The breaker does not retry anything. We simply ask it to Do something for us, and it decides whether we are allowed to hit the upstream dependency or not. Also, this breaker is in-memory and while it can be used by multiple workers (see the mutex), it does not survive restarts. If that’s what you need (and most likely you do), look into persisting breaker’s state and using distributed locking instead of mutexes.

Be lazy, retry later

Following the principle of “not doing today what can be put off till tomorrow”, instead of tying the payload’s lifecycle to that of an HTTP request, we persist work to retry when it benefits us:

type Job struct {
  ID      string
  Payload Payload
  Attempt int
}

type Payload struct {
  Prompt string
}

type Queue interface {
  Enqueue(ctx context.Context, payload Payload) error
  ClaimNext(ctx context.Context) (*Job, error)
  Complete(ctx context.Context, jobID string) error
  RetryLater(ctx context.Context, jobID string, next time.Time) error
}queue.go

This Queue interface doesn’t tie to a specific persistence system. You can implement it to write to a database table, or a message queue, or a stream you can read from at a later time. The implementation doesn’t matter. Only the guarantee does: the payload survives failure, and can be retried at a later time.

Wiring it all together

We use a Worker instance to combine the two patterns. The worker is responsible for processing prompts, and it uses the CircuitBreaker to decide whether to call the LLM or not. If the breaker is open, or if the call fails, it enqueues the job to be retried later.

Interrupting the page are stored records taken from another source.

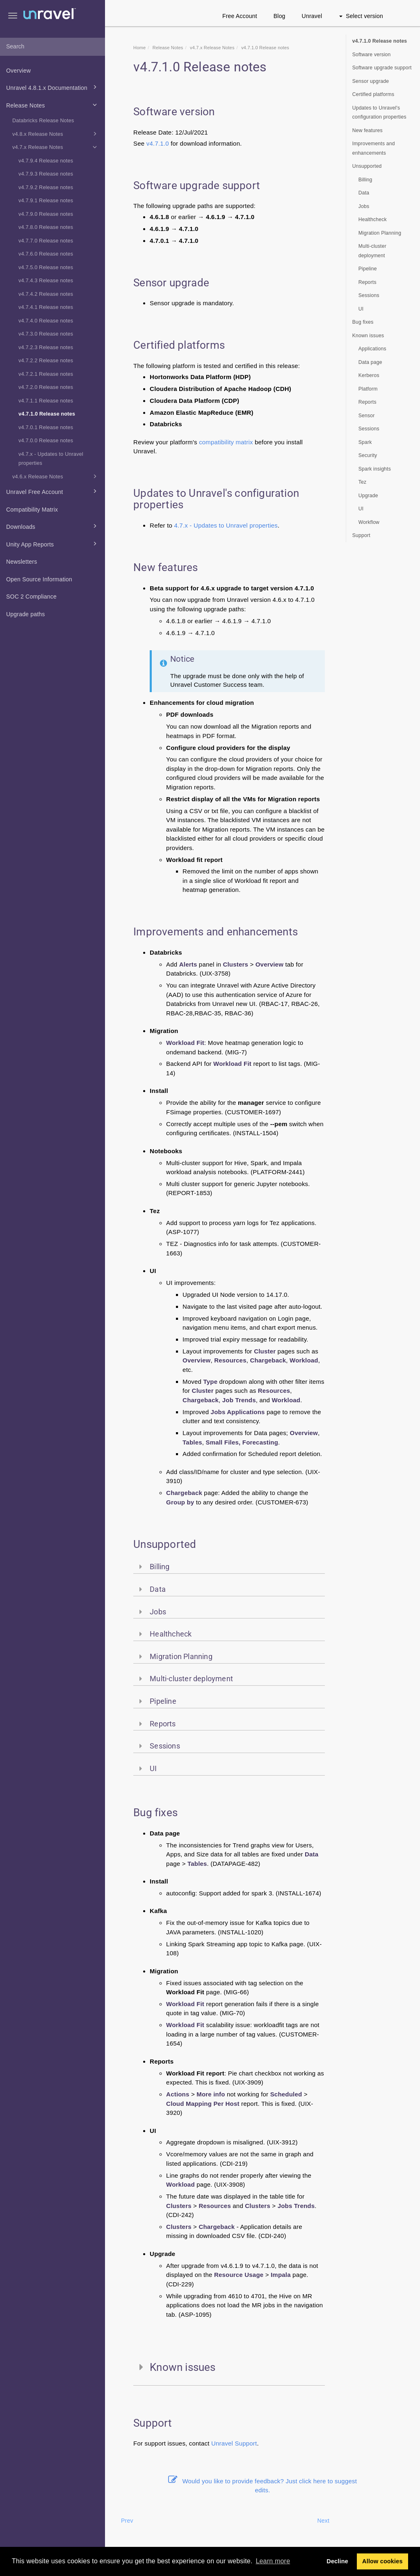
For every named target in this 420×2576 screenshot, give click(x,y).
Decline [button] (337, 2561)
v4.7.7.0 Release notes (45, 241)
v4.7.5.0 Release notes (45, 267)
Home (139, 47)
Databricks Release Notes (43, 120)
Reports (367, 282)
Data (364, 193)
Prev (127, 2520)
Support (246, 2443)
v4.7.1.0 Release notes (46, 414)
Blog (279, 16)
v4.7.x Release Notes (55, 146)
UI (361, 309)
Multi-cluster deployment (372, 250)
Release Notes (52, 104)
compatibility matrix (226, 442)
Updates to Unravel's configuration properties (379, 112)
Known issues (368, 335)
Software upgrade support (382, 68)
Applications (372, 349)
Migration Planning (379, 233)
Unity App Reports (52, 543)
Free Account (239, 16)
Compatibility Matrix (32, 509)
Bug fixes (363, 322)
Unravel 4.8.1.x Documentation (52, 86)
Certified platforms (373, 94)
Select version (361, 16)
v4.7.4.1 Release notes (45, 307)
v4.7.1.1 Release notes (45, 401)
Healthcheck (372, 219)
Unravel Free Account (52, 491)
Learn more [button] (273, 2561)
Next (323, 2520)
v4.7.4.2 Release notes (45, 294)
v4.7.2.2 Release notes (45, 360)
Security (367, 455)
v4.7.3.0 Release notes (45, 334)
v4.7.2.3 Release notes (45, 347)
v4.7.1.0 (157, 143)
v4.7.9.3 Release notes (45, 174)
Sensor (366, 415)
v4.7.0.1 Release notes (45, 427)
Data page (370, 362)
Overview (18, 70)
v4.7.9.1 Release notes (45, 200)
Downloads (52, 525)
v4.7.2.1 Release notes (45, 374)
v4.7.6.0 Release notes (45, 254)
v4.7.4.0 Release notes (45, 321)
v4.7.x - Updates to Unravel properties (50, 458)
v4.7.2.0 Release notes (45, 387)
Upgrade (368, 495)
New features (367, 130)
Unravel (312, 16)
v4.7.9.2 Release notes (45, 187)
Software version (371, 54)
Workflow (368, 522)
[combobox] (52, 47)
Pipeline (367, 269)
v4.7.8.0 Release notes (45, 227)
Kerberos (368, 375)
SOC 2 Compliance (31, 596)
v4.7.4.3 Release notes (45, 280)
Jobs (364, 206)
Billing (365, 180)
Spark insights (374, 469)
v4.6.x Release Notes (55, 476)
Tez (362, 482)
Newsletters (21, 561)
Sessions (368, 295)
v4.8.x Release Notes (55, 133)
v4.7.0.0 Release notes (45, 440)
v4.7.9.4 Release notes (45, 161)
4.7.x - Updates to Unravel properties (226, 525)
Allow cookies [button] (382, 2561)
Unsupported (367, 166)
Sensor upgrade (370, 81)
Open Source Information (39, 579)
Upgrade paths (25, 614)
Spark (365, 442)
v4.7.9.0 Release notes (45, 214)
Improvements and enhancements (373, 148)
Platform (368, 389)
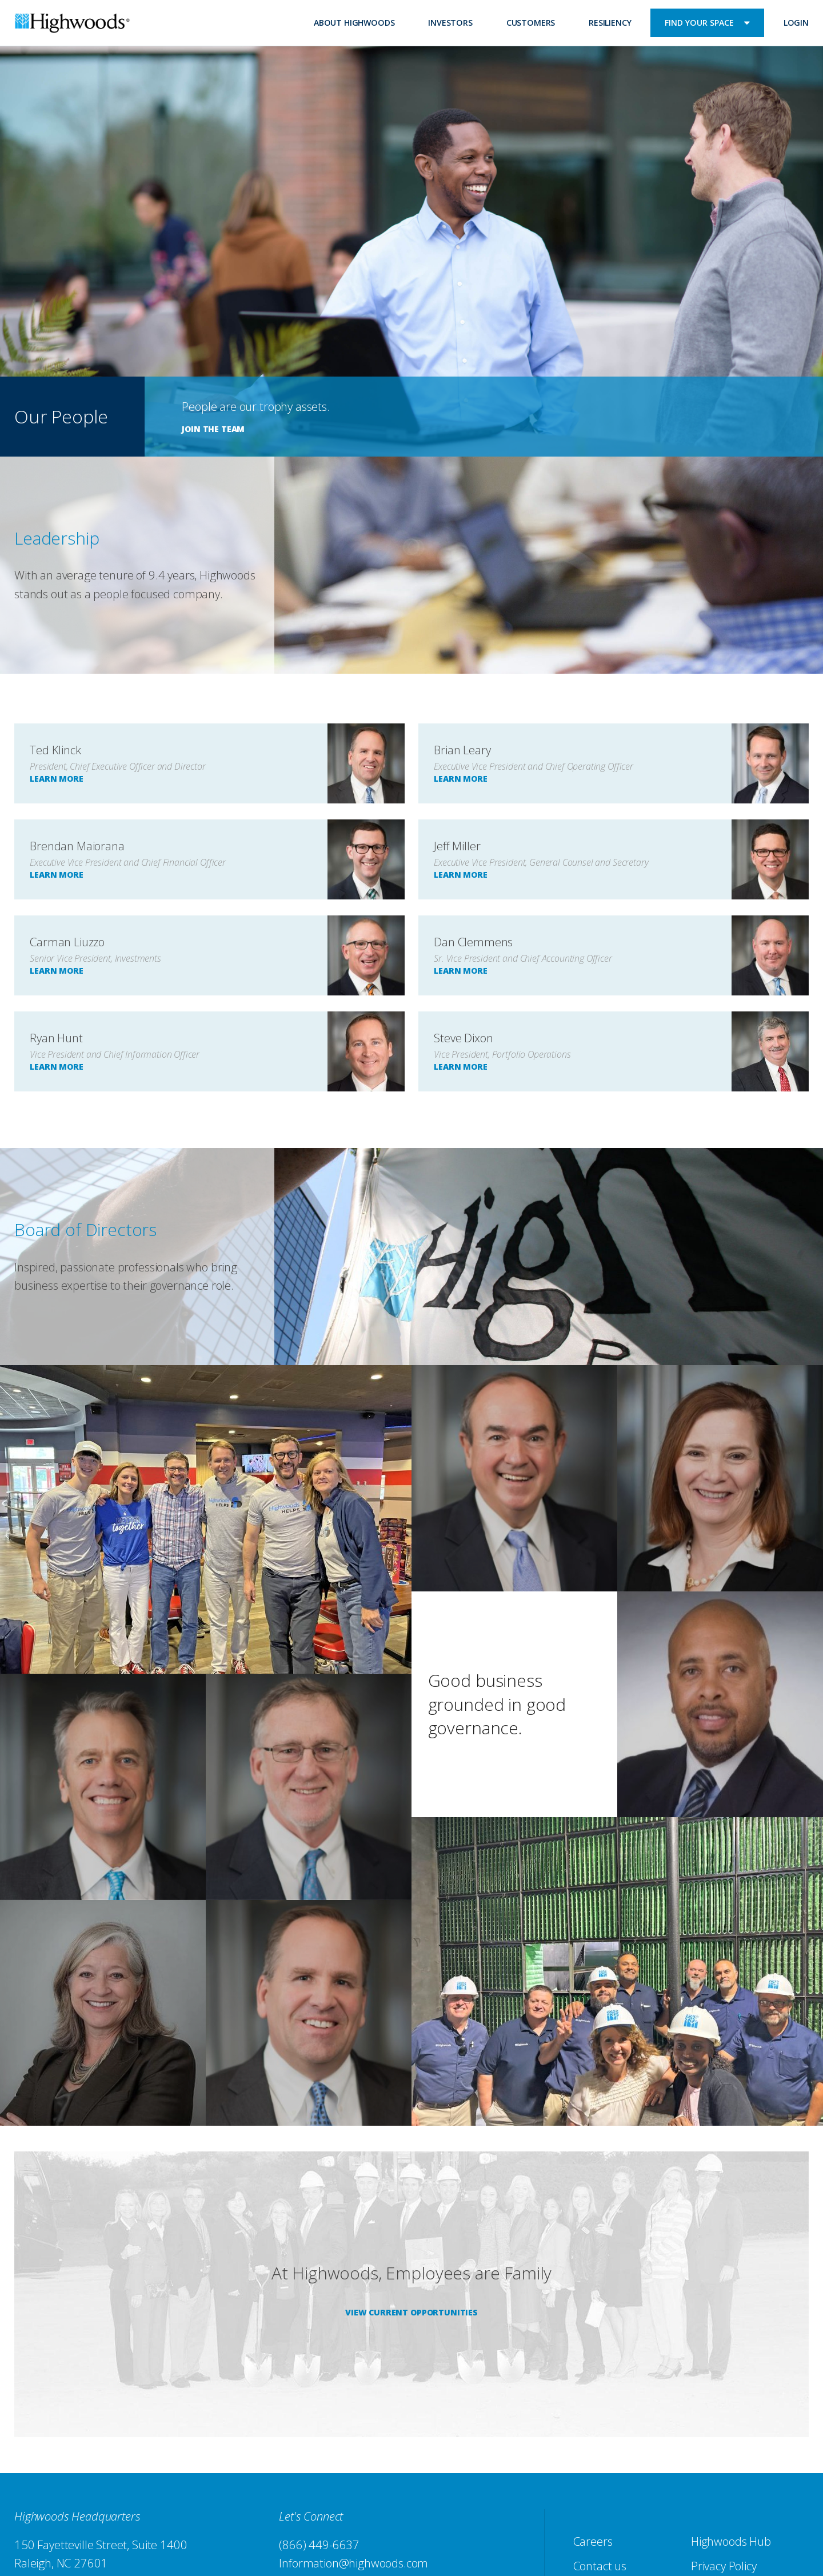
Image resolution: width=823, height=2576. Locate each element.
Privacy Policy (724, 2566)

type LLMClient interface {
  ProcessPrompt(ctx context.Context, text string) (LLMResponse, error)
}

type Worker struct {
  queue   Queue
  breaker *CircuitBreaker
  llm     LLMClient
}

A worker calls the LLMClient when the CircuitBreaker is closed, and in case of failure it enqueues the Job (along with the Payload) to be retried at a future time. We can build a breaker that opens on specific errors, like:

breaker := NewCircuitBreaker(
  5,                 // Max failures threshold
  15 * time.Minute,  // Cooldown period
  func(err error) bool { // trip the breaker for HTTP 429 and 5xx
    var httpErr *HTTPError
    if errors.As(err, &httpErr) {
      return httpErr.StatusCode == http.StatusTooManyRequests ||  // HTTP 429
             httpErr.StatusCode >= http.StatusInternalServerError // HTTP 5xx
    }

    return false
  },
)

With the modules we now have, we can implement a ProcessJob behavior that enables the worker to process a prompt or enqueue for later:

func (w *Worker) ProcessJob(ctx context.Context) error {
  job, err := w.queue.ClaimNext(ctx)
  if err != nil {
    return err
  }
  if job == nil { // feels weird but I'll allow it
    return nil
  }

  var llmRes LLMResponse
  err = w.breaker.Do(ctx, func(ctx context.Context) error {
    res, err := w.llm.ProcessPrompt(ctx, job.Payload.Prompt)
    if err != nil {
      return err
    }

    llmRes = res
    return nil
  })

  if err != nil {
    return w.retryLater(ctx, job)
  }

  w.queue.Complete(ctx, job.ID)

  // TODO: process LLM Response

  return nil
}

func (w *Worker) retryLater(ctx context.Context, job *Job) error {
  next := time.Now().Add(backoff(job.Attempt)) // implementation left to the reader
  return w.queue.RetryLater(ctx, job.ID, next)
}

Takeaways

If you’re not a Go developer, the main takeaway here is to not think of LLMs as special citizens from a systems perspective. They are unreliable network dependencies. If you treat them like magic, your system will break. If you treat them like any other dependency in any distributed system, you can use all the tools you already know to work, and your system will survive.

The prompt is only half of the solution. The execution model is just as important.